The second I kiss him, I know I’ve crossed a line I can’t uncross.

His lips are soft but unyielding, and for one long, suspended breath, he doesn’t move. And then he does. Slowly and deliberately, like he’s been holding himself back for too long, and now he’s unravelling, piece by careful piece.

I feel it in the way his hand lifts to my face, thumb grazing my jaw, reverent and unsure all at once. He kisses me like I’m breakable. Like he’s afraid I’ll disappear if he gets it wrong.

And it would be easier if I could pull away. If I could backpedal and pretend this is nothing. But I can’t. Not when he’s looking at me like this.

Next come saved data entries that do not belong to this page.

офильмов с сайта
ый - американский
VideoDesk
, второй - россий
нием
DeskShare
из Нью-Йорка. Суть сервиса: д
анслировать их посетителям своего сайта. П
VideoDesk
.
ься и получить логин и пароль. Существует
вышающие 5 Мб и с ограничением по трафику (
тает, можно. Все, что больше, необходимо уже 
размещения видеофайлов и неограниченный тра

Not when his mouth tastes like every question I’ve been too afraid to ask.

We stay there, still pressed against the kitchen counter like we’re trying to anchor ourselves to something real. His breath is warm against my cheek when we pause, foreheads nearly touching, and I’m close enough to feel the steady thrum of his heartbeat against my chest.

“Mia,” he whispers, my name sounds like a confession when he says it.

I swallow hard and pull back a fraction to look at him. His eyes are stormy, wide and searching, and his hand hasn’tmoved from my face. He’s holding me like I’m the only thing keeping him steady.

And maybe I am. God help me.

“I shouldn’t have done that,” I murmur.

His lips twitch like he might smile, but it never quite happens. “Not gonna lie to you,” he says, voice gravel-deep and quiet, “if you tell me that was a mistake, I might actually lose it.”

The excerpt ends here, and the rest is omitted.